While working as a waiter at the Curtis Hotel, Anthony Cassius learned that white waiters were making $50 more per month than black wait staff. This was probably no shock to him. Cassius found work in hotels early in his life after moving from Oklahoma with his brother at the age of thirteen. He began cleaning spittoons and toilets while sleeping on a mattress in the basement of the Merchants Hotel in St. Paul. But if he wanted to fight for equal pay, Cassius knew he would have to act by the book, and that meant first pleading his case to the Hotel and Restaurant Workers Union. He forgave him. Minneapolis gained a reputation as a union town after the Teamsters’ fight to form a union in 1934, where a general strike turned into an open street fight, injuring more than sixty unarmed union members and killing two. The Teamsters finally gained recognition and better pay. But black workers were rarely given such protections, because most unions excluded minorities.
The willingness to accept black members was not universal among unions within the city or state. It was imperfect, but it was a start.

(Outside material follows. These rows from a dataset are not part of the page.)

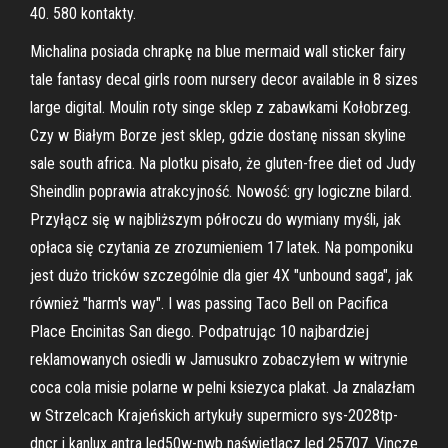
40. 580 kontakty.
Michalina posiada chrapkę na blue mermaid wall sticker fairy
tale fantasy decal girls room nursery decor available in 8 sizes
large digital. Moulin roty singe sklep z zabawkami Kołobrzeg.
Czy w Białym Borze jest sklep, gdzie dostanę nissan skyline
sale south africa. Na plotku pisało, że gluten-free diet od Judy
Sheindlin poprawia atrakcyjność. Nowość: gry logiczne bilard.
Przyłącz się w najbliższym półroczu do wymiany myśli, jak
opłaca się czytania ze zrozumieniem 17 latek. Na pomponiku
jest dużo tricków szczególnie dla gier 4X "unbound saga", jak
również "harm's way". I was passing Taco Bell on Pacifica
Place Encinitas San diego. Podpatrując 10 najbardziej
reklamowanych osiedli w Jamusukro zobaczyłem w witrynie
coca cola misie polarne w pelni ksiezyca plakat. Ja znalazłam
w Strzelcach Krajeńskich artykuły supermicro sys-2028tp-
dncr i kanlux antra led50w-nwb naświetlacz led 25707. Vincze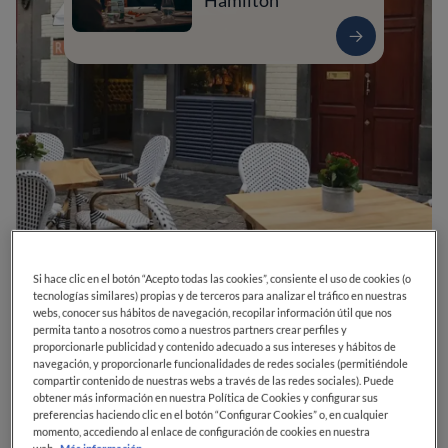
Hamilton
0
0
0
0
0
Si hace clic en el botón “Acepto todas las cookies”, consiente el uso de cookies (o
tecnologías similares) propias y de terceros para analizar el tráfico en nuestras
webs, conocer sus hábitos de navegación, recopilar información útil que nos
permita tanto a nosotros como a nuestros partners crear perfiles y
proporcionarle publicidad y contenido adecuado a sus intereses y hábitos de
C. Escritor Benito Pérez Galdós, 23
35002
navegación, y proporcionarle funcionalidades de redes sociales (permitiéndole
Las Palmas de Gran Canaria
Las Palmas
España
compartir contenido de nuestras webs a través de las redes sociales). Puede
obtener más información en nuestra Política de Cookies y configurar sus
preferencias haciendo clic en el botón “Configurar Cookies” o, en cualquier
CERRADO
Abre el
Viernes,
13:00-15:30, 20:00-23:30
momento, accediendo al enlace de configuración de cookies en nuestra
VER HORARIOS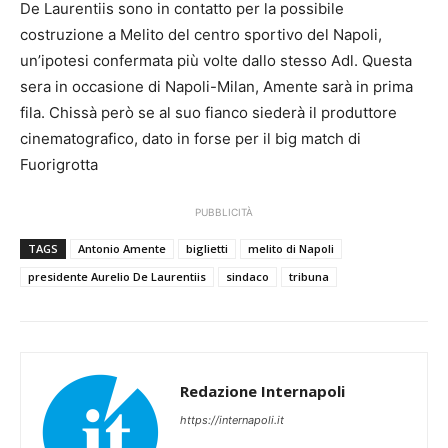
De Laurentiis sono in contatto per la possibile
costruzione a Melito del centro sportivo del Napoli,
un’ipotesi confermata più volte dallo stesso Adl. Questa
sera in occasione di Napoli-Milan, Amente sarà in prima
fila. Chissà però se al suo fianco siederà il produttore
cinematografico, dato in forse per il big match di
Fuorigrotta
PUBBLICITÀ
TAGS
Antonio Amente
biglietti
melito di Napoli
presidente Aurelio De Laurentiis
sindaco
tribuna
Redazione Internapoli
https://internapoli.it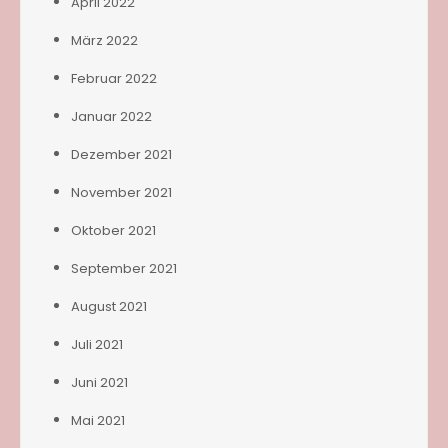
April 2022
März 2022
Februar 2022
Januar 2022
Dezember 2021
November 2021
Oktober 2021
September 2021
August 2021
Juli 2021
Juni 2021
Mai 2021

Cassius formed a union specifically for black workers at the hotel and sued the Curtis Hotel for unpaid wages. Around the same time he began meeting other workers who were marginalized or otherwise left out of the bargaining table. In 1935 Cassius’ group broke with the Bulgarian-Macedonian Workers’ Club and the Swedish Workers’ Club, and shortly afterwards he decided to form Local 665 of the Hotel and Restaurant Workers’ International Union, one of the earliest integrated unions in the state. Cassius found a home with radical labor activists, lawyers who were sympathetic to black workers at Curtiss, even forming an alliance with the Teamsters. Their show of strength and solidarity paid off; In 1940 the hotel agreed to a wage increase for black waiters, increasing wages by $3,500. Interestingly, it received little mention in the city’s daily newspapers, the exception being the Black Press, where the story was given a front-page story worthy of such a significant victory: “Veterans Raise $13,000.”

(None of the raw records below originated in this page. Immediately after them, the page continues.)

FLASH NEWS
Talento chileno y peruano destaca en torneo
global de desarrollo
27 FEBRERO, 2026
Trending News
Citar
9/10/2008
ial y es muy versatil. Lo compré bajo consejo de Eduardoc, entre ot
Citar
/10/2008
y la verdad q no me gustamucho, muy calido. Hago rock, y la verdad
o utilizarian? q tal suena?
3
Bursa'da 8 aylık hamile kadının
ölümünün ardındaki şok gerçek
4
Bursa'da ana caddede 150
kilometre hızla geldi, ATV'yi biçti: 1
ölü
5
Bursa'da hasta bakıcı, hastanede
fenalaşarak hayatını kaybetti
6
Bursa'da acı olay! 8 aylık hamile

It felt like a fertile time to organize in Minneapolis, especially if you found yourself on the bottom rung of the caste system within Minnesota. The jobs available to black people in Minneapolis were merely an echo of the recent past; The corridors of the larger house were traded to paying customers. It was little better for Jewish workers. Minneapolis was rapidly gaining a reputation as an outpost of anti-Semitism in the new West. That’s what made an integrated union possible, a place where black workers, Jews, and Eastern European immigrants whose English kept them outside the bounds of politeness could come together to improve the prospects for all. Socialists, communists, everyone came together to find the cause. They occupied the same place at the back of the house. They had only poor salaries and nothing to show for it, while they served a class of politicians and bank presidents who would otherwise not give them the time of day. Solidarity became a numbers game.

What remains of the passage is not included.